We've updated configureStore to add the autoBatchEnhancer to the store setup by default, so that users can benefit from the improved perf without needing to manually tweak the store config themselves.

configureStore now also accepts a callback for the enhancers option that receives a getDefaultEnhancers() param, equivalent to how the middleware callback receives getDefaultMiddleware():

const store = configureStore({
    reducer: rootReducer,
    middleware: (getDefaultMiddleware) =>
      getDefaultMiddleware().concat(loggerMiddleware),
    preloadedState,
    enhancers: (getDefaultEnhancers) =>
      getDefaultEnhancers().concat(anotherEnhancer),
  })

Deprecation Removals

When we first released the early alphas of RTK, one of the main selling points was that you could reuse RTK's action creators as "computed key" fields in the object argument to createReducer, like:

const todoAdded = createAction("todos/todoAdded");

const reducer = createReducer([], {
  [todoAdded]: (state, action) => {}
})

This was possible because createAction overrides the fn.toString() field on these action creators to return the action type string. When JS sees the function, it implicitly calls todoAdded.toString(), which returns "todos/todoAdded", and that string is used as the key.

While this capability was useful early on, it's not useful today. Most users never call createAction, because createSlice automatically generates action creators. Additionally, it has no TS type safety. TS only sees that the key is a string, and has no idea what the correct TS type for action is. We later created the "builder callback" syntax for both createReducer and createSlice.extraReducers, started teaching that as the default, and removed the "object" argument to both of those in an earlier RTK 2.0 alpha.

Because of this, we've now removed the fn.toString() override. If you need to access the type string from an action creator function, those still have a .type field attached:

const todoAdded = createAction("todos/todoAdded");
console.log(todoAdded.type) // "todos/todoAdded"

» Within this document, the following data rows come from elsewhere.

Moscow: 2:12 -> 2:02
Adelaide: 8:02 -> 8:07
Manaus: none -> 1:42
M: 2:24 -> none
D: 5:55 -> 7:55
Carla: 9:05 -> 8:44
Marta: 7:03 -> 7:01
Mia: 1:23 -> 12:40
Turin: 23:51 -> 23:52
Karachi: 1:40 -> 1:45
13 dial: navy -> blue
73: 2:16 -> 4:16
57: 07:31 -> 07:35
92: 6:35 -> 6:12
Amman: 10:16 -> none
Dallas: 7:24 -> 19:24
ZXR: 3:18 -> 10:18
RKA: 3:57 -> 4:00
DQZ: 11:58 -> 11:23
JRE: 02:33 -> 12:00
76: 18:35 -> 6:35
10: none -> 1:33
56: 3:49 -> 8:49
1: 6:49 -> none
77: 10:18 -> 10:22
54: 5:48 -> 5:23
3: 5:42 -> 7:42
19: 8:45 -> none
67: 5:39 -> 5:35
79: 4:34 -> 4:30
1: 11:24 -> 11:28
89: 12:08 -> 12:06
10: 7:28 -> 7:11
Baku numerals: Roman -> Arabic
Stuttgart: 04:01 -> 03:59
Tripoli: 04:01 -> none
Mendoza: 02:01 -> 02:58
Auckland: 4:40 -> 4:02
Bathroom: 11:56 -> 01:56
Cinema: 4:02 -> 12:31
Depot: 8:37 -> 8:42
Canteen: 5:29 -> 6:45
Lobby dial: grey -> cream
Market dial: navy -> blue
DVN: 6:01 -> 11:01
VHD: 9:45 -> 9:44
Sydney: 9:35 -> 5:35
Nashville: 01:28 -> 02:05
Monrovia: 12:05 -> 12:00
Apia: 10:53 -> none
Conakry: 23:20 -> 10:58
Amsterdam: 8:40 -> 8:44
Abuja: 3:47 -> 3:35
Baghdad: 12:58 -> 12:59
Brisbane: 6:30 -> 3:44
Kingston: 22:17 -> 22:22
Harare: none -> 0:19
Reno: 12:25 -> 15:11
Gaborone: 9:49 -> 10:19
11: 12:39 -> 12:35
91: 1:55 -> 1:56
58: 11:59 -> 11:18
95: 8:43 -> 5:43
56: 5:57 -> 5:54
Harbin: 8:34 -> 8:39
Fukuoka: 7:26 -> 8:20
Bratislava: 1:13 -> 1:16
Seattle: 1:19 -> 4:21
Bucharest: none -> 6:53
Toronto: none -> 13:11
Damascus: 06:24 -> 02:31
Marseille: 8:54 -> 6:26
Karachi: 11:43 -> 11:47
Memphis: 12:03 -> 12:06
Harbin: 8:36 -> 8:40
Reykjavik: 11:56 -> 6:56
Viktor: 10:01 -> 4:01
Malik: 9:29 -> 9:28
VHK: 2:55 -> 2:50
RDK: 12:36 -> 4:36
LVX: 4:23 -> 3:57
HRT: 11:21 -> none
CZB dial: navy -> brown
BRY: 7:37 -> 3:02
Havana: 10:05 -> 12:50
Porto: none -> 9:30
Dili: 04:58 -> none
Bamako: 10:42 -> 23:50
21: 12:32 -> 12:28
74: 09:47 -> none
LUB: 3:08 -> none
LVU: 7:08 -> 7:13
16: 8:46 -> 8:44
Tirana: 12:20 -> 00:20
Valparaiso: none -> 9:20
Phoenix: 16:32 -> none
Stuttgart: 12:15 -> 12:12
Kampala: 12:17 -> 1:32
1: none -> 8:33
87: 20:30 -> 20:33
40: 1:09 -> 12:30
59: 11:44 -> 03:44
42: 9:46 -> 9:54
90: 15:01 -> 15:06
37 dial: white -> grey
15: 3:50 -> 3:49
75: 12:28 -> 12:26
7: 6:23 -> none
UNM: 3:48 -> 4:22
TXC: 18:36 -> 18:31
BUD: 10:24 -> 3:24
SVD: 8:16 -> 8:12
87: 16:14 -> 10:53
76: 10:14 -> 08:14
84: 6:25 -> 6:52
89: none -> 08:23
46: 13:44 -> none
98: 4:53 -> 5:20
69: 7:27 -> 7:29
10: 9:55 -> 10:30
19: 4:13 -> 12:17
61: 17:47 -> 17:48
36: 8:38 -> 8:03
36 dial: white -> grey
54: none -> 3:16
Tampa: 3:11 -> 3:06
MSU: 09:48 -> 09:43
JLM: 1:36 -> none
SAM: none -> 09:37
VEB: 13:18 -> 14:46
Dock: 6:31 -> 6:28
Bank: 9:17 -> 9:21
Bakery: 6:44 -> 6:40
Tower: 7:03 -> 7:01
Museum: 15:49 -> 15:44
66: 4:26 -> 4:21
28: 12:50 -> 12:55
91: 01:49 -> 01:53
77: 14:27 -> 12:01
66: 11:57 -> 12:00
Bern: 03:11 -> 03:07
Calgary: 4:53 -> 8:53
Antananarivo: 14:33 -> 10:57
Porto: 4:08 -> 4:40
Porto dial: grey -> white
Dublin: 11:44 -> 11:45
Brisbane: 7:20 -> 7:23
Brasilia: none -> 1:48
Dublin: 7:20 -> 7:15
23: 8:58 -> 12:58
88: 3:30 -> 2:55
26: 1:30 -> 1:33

We've also removed the standalone export of getDefaultMiddleware, which has been deprecated ever since we added the callback for the configureStore.middleware field that has correct types attached.

Finally, we've removed all other fields or type exports that were marked as deprecated in 1.9.x.

Reselect v5 Alpha

We've updated Reselect with the same ESM/CJS package formatting updates as the rest of the Redux libraries.

Reselect v5 alpha now includes a pair of new memoizers: autotrackMemoize, which uses signal-style field tracking, and weakmapMemoize, which has an effectively infinite cache size thanks to use of WeakMaps for tracking arguments.

We'd appreciate it if users would try out the new memoizers in their apps and give us feedback on their usefulness and any problems or suggestions!

You can use these by creating a customized version of createSelector, and RTK now exports createSelectorCreator and all three memoizers:

import { createSelectorCreator, autotrackMemoize} from "@reduxjs/toolkit"
const createSelectorAutotrack = createSelectorCreator(autotrackMemoize);

See the Reselect v5 alpha release notes for details on the tradeoffs with each memoizer:

Reselect also now automatically calls each selector twice on first execution in development builds, in order to detect cases where input selectors accidentally return new references too often (which would cause memoization to fail):

This can be configured on a per-selector basis. There's also a global setInputStabilityCheckEnabled() override method that is exported from the reselect package, but is not re-exported from RTK, as we think the check-once behavior is the right default. If you really want to override that globally, add reselect as an explicit dependency and import the override from there.

Redux v2.0-alpha.6

We've updated to Redux core v2.0-alpha.6, which enforces that action.type must be a string. In practice this shouldn't affect any of our users - action type strings are mostly an implementation detail now, and RTK uses strings for all actions.

TS Minimum Version Updated to 4.7

We've updated all the Redux libraries to requires TS 4.7 as a minimum version. Some of our new types require this anyway, and it also simplifies the maintenance of our type definitions.